La OPEP implica a otros productores en su política de reducción de oferta mundial de crudo

Se prevé que al menos Rusia confirme que dejará de producir 300.000 barriles al día, y que otros logren un acuerdo para retirar otro tanto del mercado

Vista general de la 169 conferencia ministerial de la Organización de Países Exportadores de Petróleo (OPEP), en Viena, Austria. ARCHIVO.

Vista general de la 169 conferencia ministerial de la Organización de Países Exportadores de Petróleo (OPEP), en Viena, Austria.

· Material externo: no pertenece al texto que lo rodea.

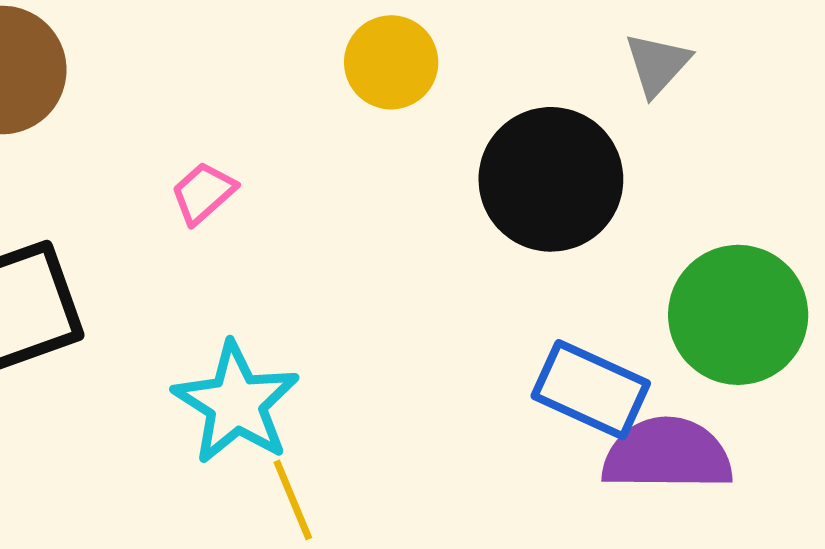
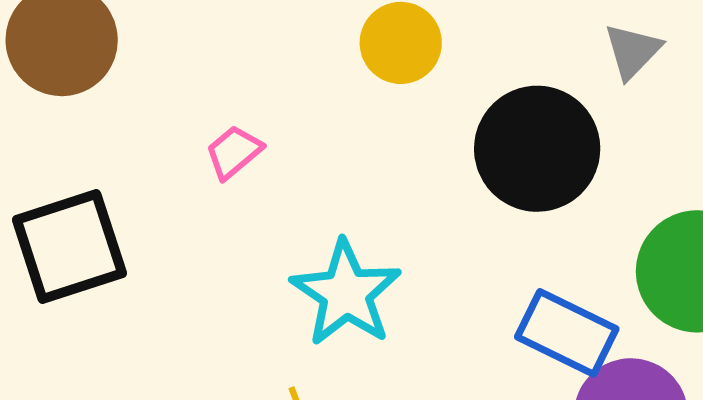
cyan star: (236, 403) -> (346, 293), moved

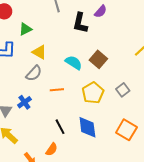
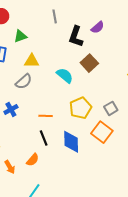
yellow triangle: (39, 52) -> (32, 61), turned -35
brown square: (98, 59) -> (89, 63), moved
orange line: (57, 90) -> (46, 116), moved
orange square: (126, 130) -> (102, 132), moved

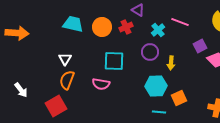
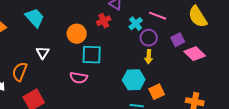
cyan trapezoid: (73, 24) -> (35, 18), moved, turned 35
orange circle: (102, 27) -> (77, 34), moved
purple circle: (150, 52) -> (149, 38), moved
orange semicircle: (67, 80) -> (20, 72), moved

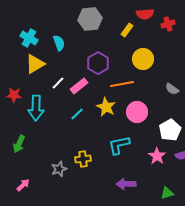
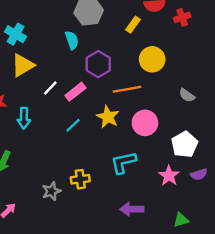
cyan semicircle: (59, 43) -> (72, 40), moved
cyan arrow: (36, 108) -> (24, 118), size x0.7

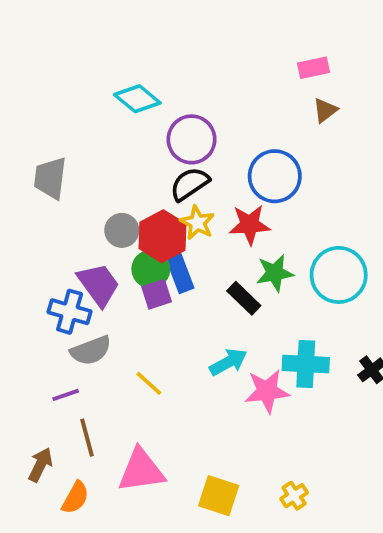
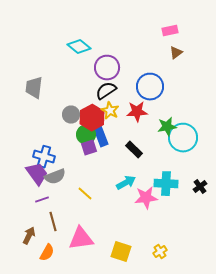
green star: (275, 273) -> (167, 127), moved
purple trapezoid: (99, 285) -> (37, 174), moved

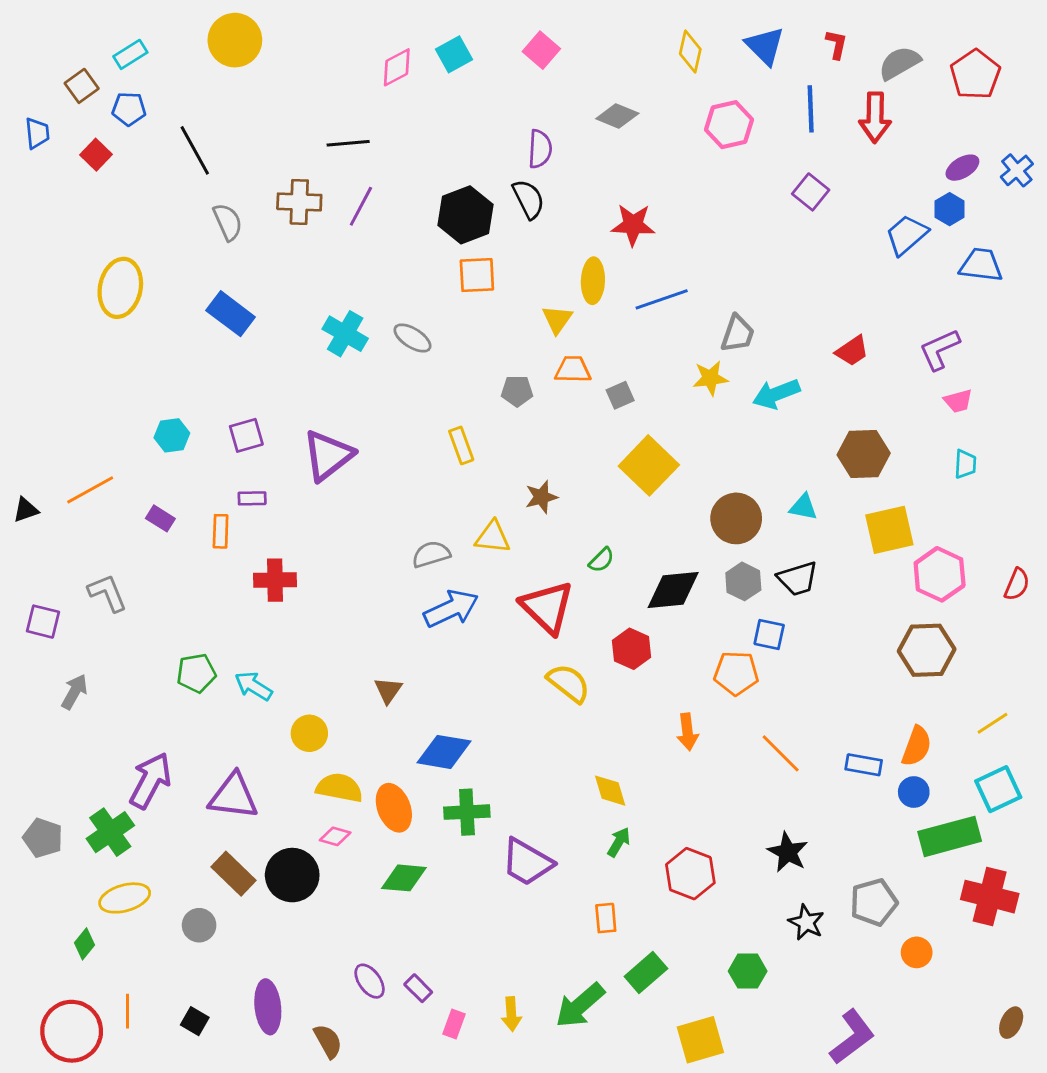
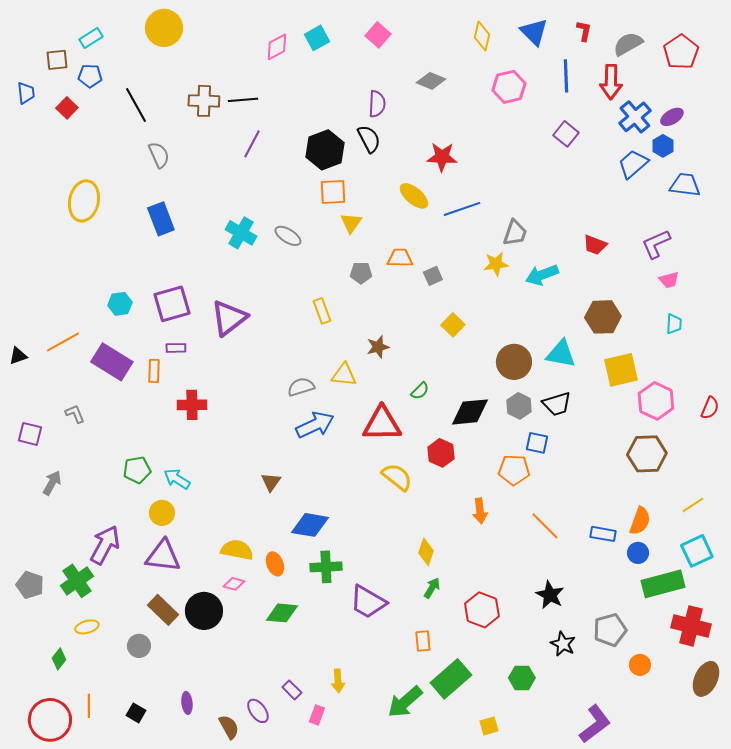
brown square: (82, 86) -> (57, 60), turned 30
blue cross: (1017, 170) -> (635, 117), moved, size x1.4
brown cross: (299, 202) -> (204, 101), moved
yellow ellipse: (593, 281) -> (414, 196), turned -52
blue rectangle: (231, 314) -> (161, 219), turned 32
yellow triangle: (557, 319) -> (351, 223), moved
red trapezoid: (852, 351) -> (595, 245), turned 55
purple square: (246, 435) -> (172, 304), size x1.5
yellow square: (649, 465) -> (453, 325), size x0.6
cyan triangle: (803, 507) -> (561, 354), size x1.5
purple rectangle: (160, 518) -> (112, 362), size x2.0
gray L-shape: (107, 593) -> (75, 414), size x0.7
red triangle: (547, 607) -> (382, 424), turned -45
yellow circle: (309, 733) -> (162, 513), moved
yellow diamond: (610, 791) -> (426, 552), turned 36
orange ellipse: (394, 808) -> (275, 564), size x0.7
yellow ellipse: (125, 898) -> (87, 627), size x0.7
green rectangle: (646, 972) -> (451, 679), size x1.4
purple ellipse: (370, 981) -> (258, 711), moved
purple ellipse: (268, 1007) -> (187, 703), size x0.6
yellow arrow: (511, 1014) -> (338, 681), moved
brown ellipse: (1011, 1023) -> (706, 679), moved, size x1.6
yellow square: (700, 1040) -> (489, 726), size x0.6

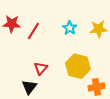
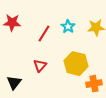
red line: (33, 31) -> (44, 34), moved
black triangle: (29, 87) -> (14, 83), moved

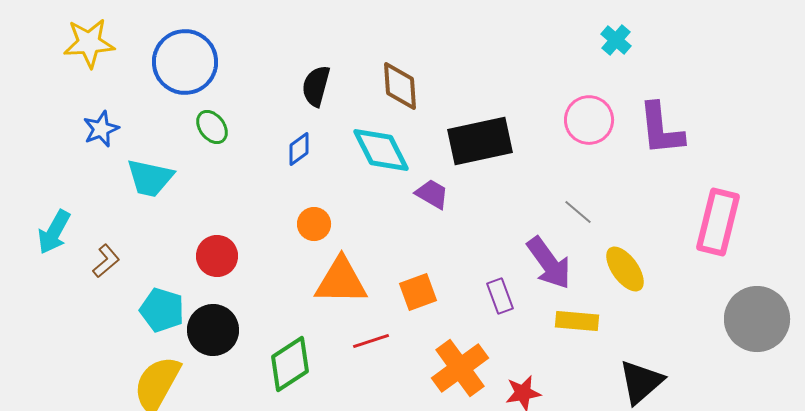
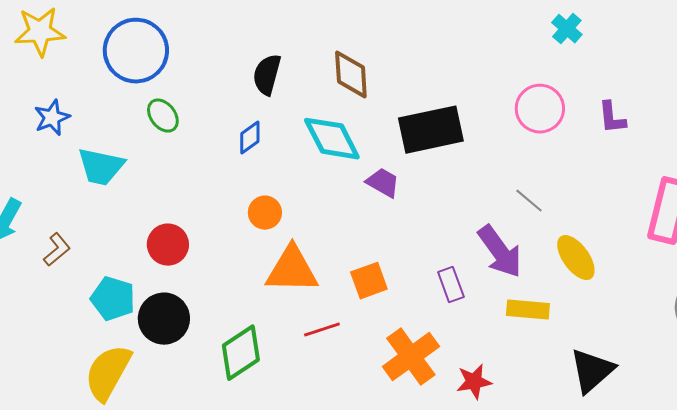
purple L-shape: (661, 129) -> (612, 118), size x0.6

ARCHIVO.

La Organización de Países Exportadores de Petróleo (OPEP) ha invitado a otros productores no miembros a una reunión ministerial mañana en Viena, con el fin de que concreten su compromiso de reducir la oferta mundial de crudo.

En vísperas de esa cita poco habitual, a la que han sido invitados los ministros de cerca de una docena de productores independientes, no estaba hoy aún claro quién asistirá al encuentro “OPEP/No-OPEP”, ni cual será su resultado.

No obstante, se prevé que al menos Rusia confirme que dejará de producir 300.000 barriles al día, y que otros logren un acuerdo para retirar otro tanto del mercado.

“Se espera que la mayoría de los socios de la OPEP envíen a sus ministros de Petróleo y Energía” a la reunión convocada para las 10.00 hora local (09.00 GMT) del sábado en el secretariado de la organización, indicó a Efe una fuente cercana al grupo.

El objetivo es ultimar los detalles sobre un recorte de las extracciones de crudo del planeta, después de que la OPEP adoptara el pasado 30 de noviembre un acuerdo para reducir su producción conjunta en 1,2 millones de barriles diarios (mbd), hasta 32,5 mbd.

El pacto entra en vigor el 1 de enero de 2017 pero está supeditado a que los países “No-OPEP” también bajen su oferta, en al menos 0,6 mbd.

Sobre todo Arabia Saudí, el mayor exportador mundial de “oro negro”, exige la participación del principal productor, Rusia, cabeza de serie de los “No-OPEP”.

En rueda de prensa tras la conferencia del 30 de noviembre, el presidente de turno de la OPEP, el catarí Bin Saleh Al-Sada, aseguró que Moscú había prometido que contribuiría con 300.000 bd a la reducción, por lo que al respecto se espera tan solo la confirmación oficial de este compromiso.

También Kazajistán y Azerbaiyán han mostrado en intensas negociaciones durante las semanas y meses pasados su disposición a participar, ya sea reduciendo o congelando su bombeo.

Otros aportes menores podrían provenir de Omán, México o Sudán.

Así las cosas, la OPEP espera que se logre al final una reducción total de la oferta mundial de crudo de al menos 1,8 mbd, un volumen que supera en un 50 % al crecimiento del consumo de “oro negro” del planeta que espera en 2017.

Pretende con ello reducir el exceso de suministros que ha causado un desplome de los precios del barril desde mediados de 2014, cuando se situaban a más de 100 dólares, hasta menos de 30 dólares en enero pasado.

Parte de esa abundante oferta se ha acumulado en las reservas almacenadas de los principales países consumidores.

La OPEP calcula que actualmente esos inventarios superan en 300 millones de barriles el nivel medio de los últimos cinco años.

El anuncio del recorte anunciado por la OPEP ha impulsado al alza a los “petroprecios” hasta niveles que no se veían en año y medio, por encima de la barrera psicológica de los 50 dólares.

La reunión de mañana es poco habitual, aunque tiene sus precedentes.

En 2008, cuando los “petroprecios” habían caído por la crisis financiera mundial y la OPEP acordó un recorte de 4,2 mbd, Rusia y Azerbaiyán, que no pertenecen a la organización, se comprometieron a retirar 320.000 y 300.000 bd, respectivamente.

También a fines de 2001 -el barril se había desplomado hasta los 17 dólares tras los atentados terroristas del 11 de septiembre en Nueva York y Washington-, los independientes Rusia, México, Noruega, Omán y Angola (entonces no miembro de la OPEP y ahora sí) añadieron 0,46 mbd al recorte de 1,5 mbd que pactó la organización.